Damit ist der Löwenanteil der Etappe absolviert. In der Abfahrt halte ich nur kurz an, um @sylviaw ein Foto von dem Parkplatz zu schicken, auf dem wir anno 2020 die Tourmalet-Burger gegrillt haben. Und schon stehen wir selbst beim Schmied-Denkmal, bleiben aber nur kurz und fahren weiter ab Richtung Bagnères-de-Bigorre.
Eine Gemeinheit haben wir dann noch eingebaut. Zur Hauptstraßenvermeidung fahren wir eine schöne schnucklige Straße durch die Vorpyrenäen, die dann nochmal mit etwa 200 Höhenmetern zu Buche schlägt. Leider handelt es sich um eine Asphaltstraße mit ein bisschen Rollsplitt, und inzwischen ist es auch wieder so heiß, dass ich schon befürchte, die Stimmung könnte kippen. Aber ich habe natürlich die Rechnung ohne unsere quäldich-Reisegruppe gemacht, die sich dadurch überhaupt nicht erschüttern lässt und sich an der einsamen Straße in plötzlich ganz anderer - Jan würde sagen schwarzwaldesker - Landschaft erfreut.
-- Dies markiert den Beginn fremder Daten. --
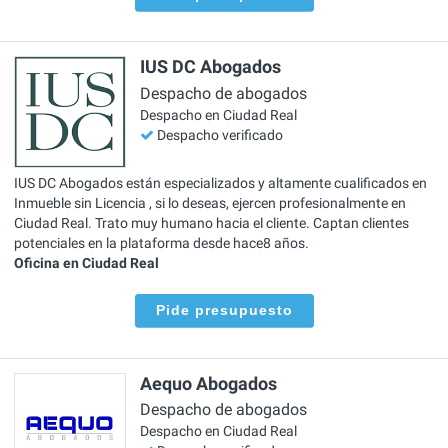
IUS DC Abogados
Despacho de abogados
Despacho en Ciudad Real
Despacho verificado
IUS DC Abogados están especializados y altamente cualificados en
Inmueble sin Licencia , si lo deseas, ejercen profesionalmente en
Ciudad Real. Trato muy humano hacia el cliente. Captan clientes
potenciales en la plataforma desde hace8 años.
Oficina en Ciudad Real
Pide presupuesto
Aequo Abogados
Despacho de abogados
Despacho en Ciudad Real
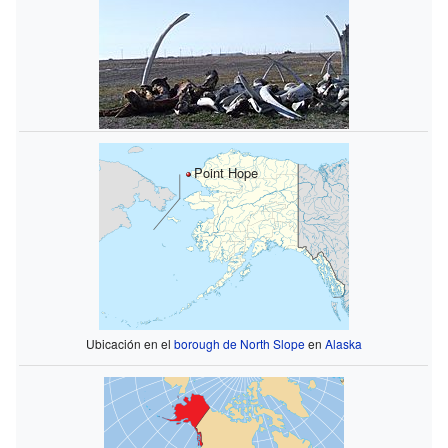
Point Hope
Ubicación en el
borough de North Slope
en
Alaska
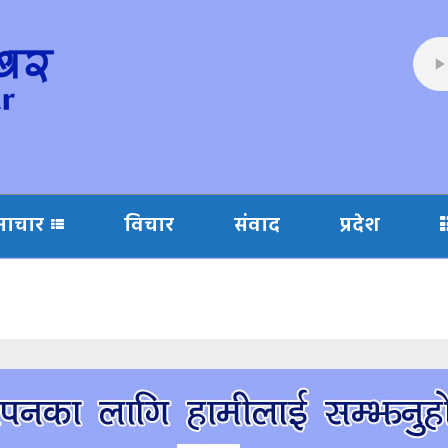
माचार
विचार
संवाद
प्रदेश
Und an den erneuten Blicken auf den Pic du Midi, nun nur noch eine Bergspitze am Horizont. Kaum zu glauben, dass wir diesen Gipfel heute gewissermaßen umrundet haben.
Die Abfahrt ist dann nochmal sensationell für alle Beteiligten bis auf die Bisamratte (oder dergleichen), die Jochen ins Hinterrad rennt. Das Tier ist der einzig leidtragende, Jochen und Hinterrad geht es gut. Und dann noch ein paar flache Kilometer zurück nach Lourdes.
Und ab an den Pool. Morgen geht es nach Spanien.
Ursprüngliche Etappenbeschreibung
Dass bei dieser Reise neben den Pyrenäen-Geheimtipps auch die Klassiker nicht zu kurz kommen, beweisen wir gleich auf der ersten Etappe: mit dem Col du Tourmalet wird gleich der Tour-de-France-Klassiker schlechthin befahren. Erst morgen verlassen wir die "ausgetretenen" Pfade der Pyrenäen und wenden uns den Geheimtipps zu. Der heutige Tag bietet sich also an, sich ein gewisses Klassiker-Polster anzufressen, was wir in den nächsten fünf Tagen aufbrauchen können. Erst am letzten Tag erreichen wir mit dem Col du Marie-Blanque und dem Col d'Aubisque wieder Klassiker-Terrain. Der Tourmalet wird dabei über die schönere und anspruchsvollere Westseite befahren, so dass wir durch den wenig anheimelnden Ski-Retortenort La Mongie auf der Ostseite in der Abfahrt hindurch rauschen können. Und dann geht es im Tal zurück nach Lourdes. Eine Auftaktetappe ohne Hotelwechsel - auch das einzigartig im quäldich-Reise-Kosmos.